I want to plot a barplot of some data with some x-axis labels but so far I just keep running into the same problem, as the axis scaling is completely off limits and therefore my labels are wrongly positioned below the bars.
The most simple example I can think of:
x = c(1:81)
barplot(x)
axis(side=1,at=c(0,20,40,60,80),labels=c(20,40,60,80,100))
As you can see, the x-axis does not stretch along the whole plot but stops somewhere in between. It seems to me as if the problem is quite simple, but I somehow I am not able to fix it and I could not find any solution so far :(
Any help is greatly appreciated.
The problem is that barplot is really designed for plotting categorical, not numeric data, and as such it pretty much does its own thing in terms of setting up the horizontal axis scale. The main way to get around this is to recover the actual x-positions of the bar midpoints by saving the results of barplot to a variable, but as you can see below I haven't come up with an elegant way of doing what you want in base graphics.

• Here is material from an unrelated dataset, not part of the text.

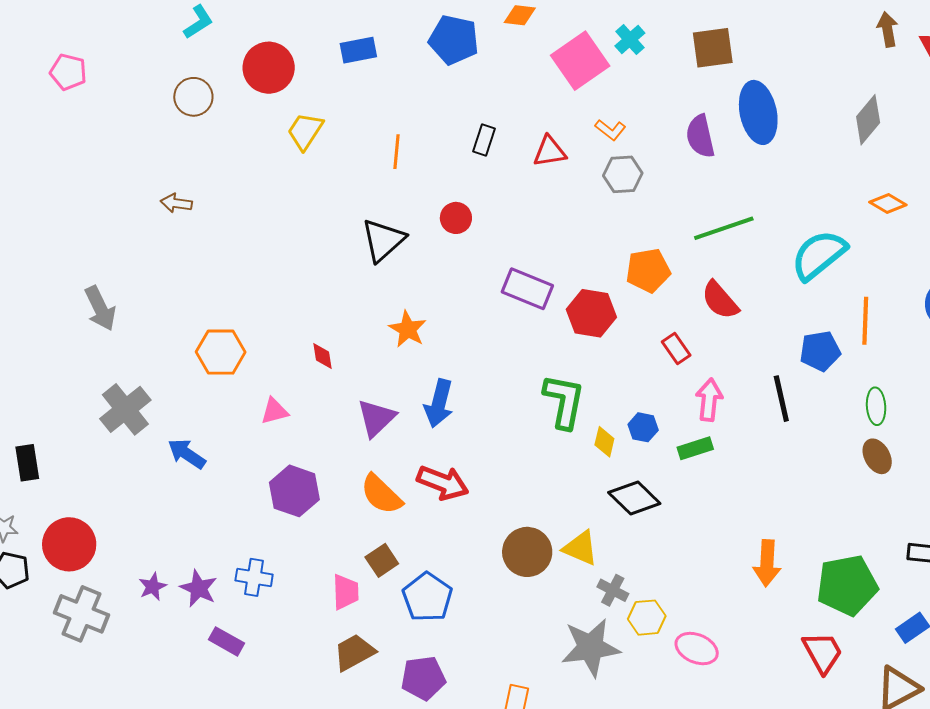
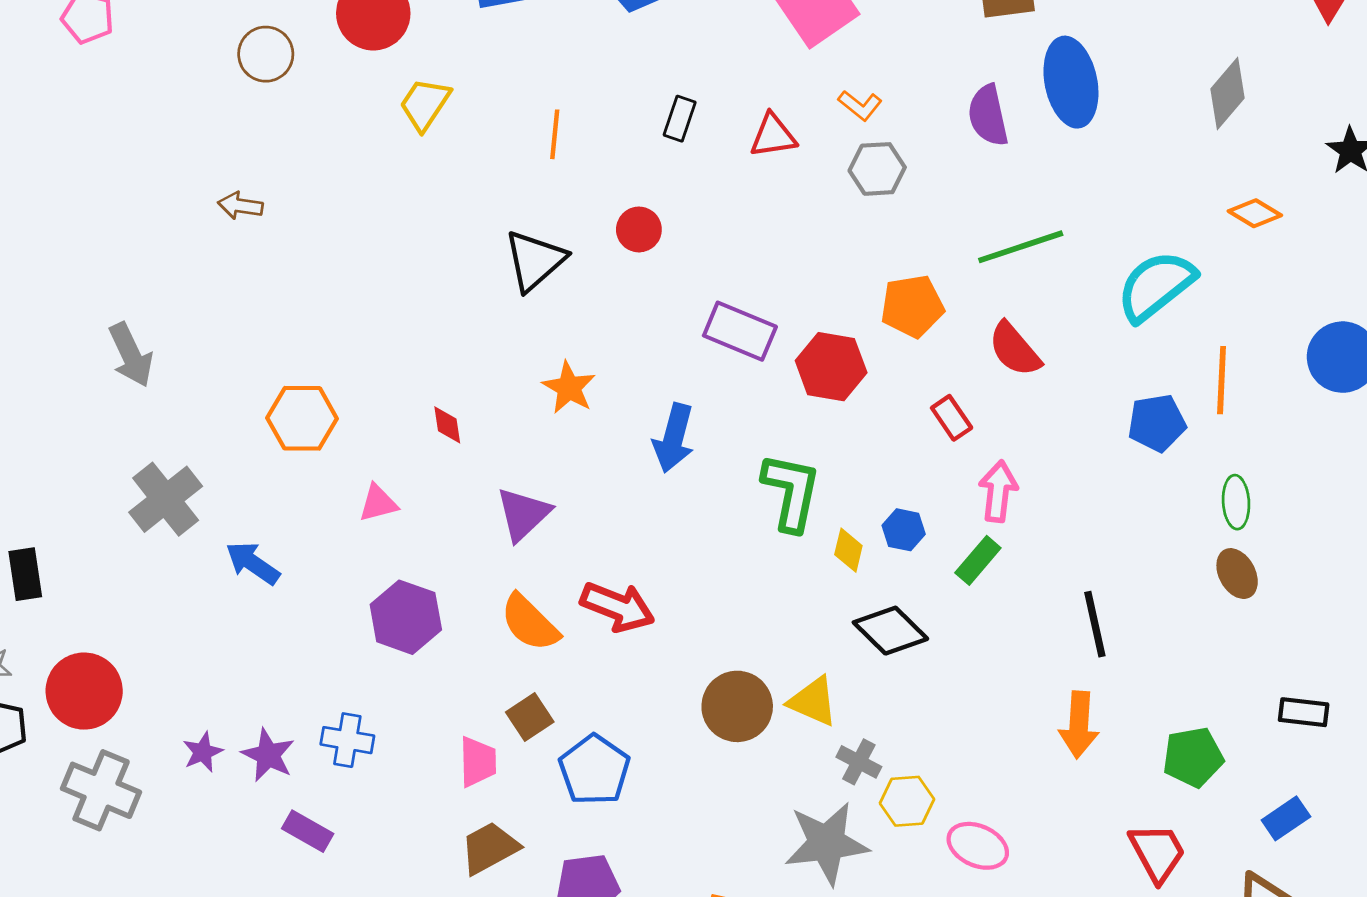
black line: (781, 399) -> (1095, 624), moved
blue arrow: (439, 403) -> (674, 438), moved
green rectangle: (695, 448) -> (978, 560), turned -32
green pentagon: (847, 585) -> (1193, 757), size x0.7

Maybe someone else can do better.
x = c(1:81)
b <- barplot(x)
## axis(side=1,at=c(0,20,40,60,80),labels=c(20,40,60,80,100))
head(b)
You can see here that the actual midpoint locations are 0.7, 1.9, 3.1, ... -- not 1, 2, 3 ...

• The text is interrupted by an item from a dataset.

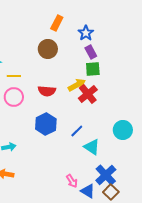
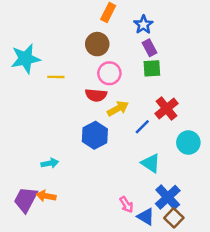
yellow arrow: (77, 85) -> (118, 108), moved
red cross: (88, 94) -> (166, 108), moved
pink circle: (14, 97) -> (109, 73), moved
blue line: (77, 131) -> (142, 127), moved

This is pretty quick, if you don't want to extend the axis from 0 to 100:
b <- barplot(x)
axis(side=1,at=b[c(20,40,60,80)],labels=seq(20,80,by=20))
This is my best shot at doing it in base graphics:
b <- barplot(x,xlim=c(0,120))
bdiff <- diff(b)[1]
axis(side=1,at=c(b[1]-bdiff,b[c(20,40,60,80)],b[81]+19*bdiff),
labels=seq(0,100,by=20))
You can try this, but the bars aren't as pretty:
plot(x,type="h",lwd=4,col="gray",xlim=c(0,100))
Or in ggplot:
library(ggplot2)
d <- data.frame(x=1:81)
ggplot(d,aes(x=x,y=x))+geom_bar(stat="identity",fill="lightblue",
colour="gray")+xlim(c(0,100))
Most statistical graphics nerds will tell you that graphing quantitative (x,y) data is better done with points or lines rather than bars (non-data-ink, Tufte, blah blah blah :-) )
Not sure exactly what you wnat, but If it is to have the labels running from one end to the other evenly places (but not necessarily accurately), then:
x = c(1:81)
bp <- barplot(x)
axis(side=1,at=bp[1+c(0,20,40,60,80)],labels=c(20,40,60,80,100))
The puzzle for me was why you wanted to label "20" at 0. But this is one way to do it.
I run into the same annoying property of batplots - the x coordinates go wild. I would add one another way to show the problem, and that is adding more lines to the plot.
x = c(1:81)
barplot(x)
axis(side=1,at=c(0,20,40,60,80),labels=c(20,40,60,80,100))
lines(c(81,81), c(0, 100)) # this should cross the last bar, but it does not
The best I came with was to define a new barplot function that will take also the parameter "at" for plotting positions of the bars.
barplot_xscaled <- function(bar_heights, at = NA, width = 0.5, col = 'grey'){
if ( is.na(at) ){
at <- c(1:length(bar_heights))
}
plot(bar_heights, type="n", xlab="", ylab="",
ylim=c(0, max(bar_heights)), xlim=range(at), bty = 'n')
for ( i in 1:length(bar_heights)){
rect(at[i] - width, 0, at[i] + width, bar_heights[i], col = col)
}
}
barplot_xscaled(x)
lines(c(81, 81), c(0, 100))
The lines command crosses the last bar - the x scale works just as naively expected, but you could also now define whatever positions of the bars you would like (you could play more with the function a bit to have the same properties as other R plotting functions).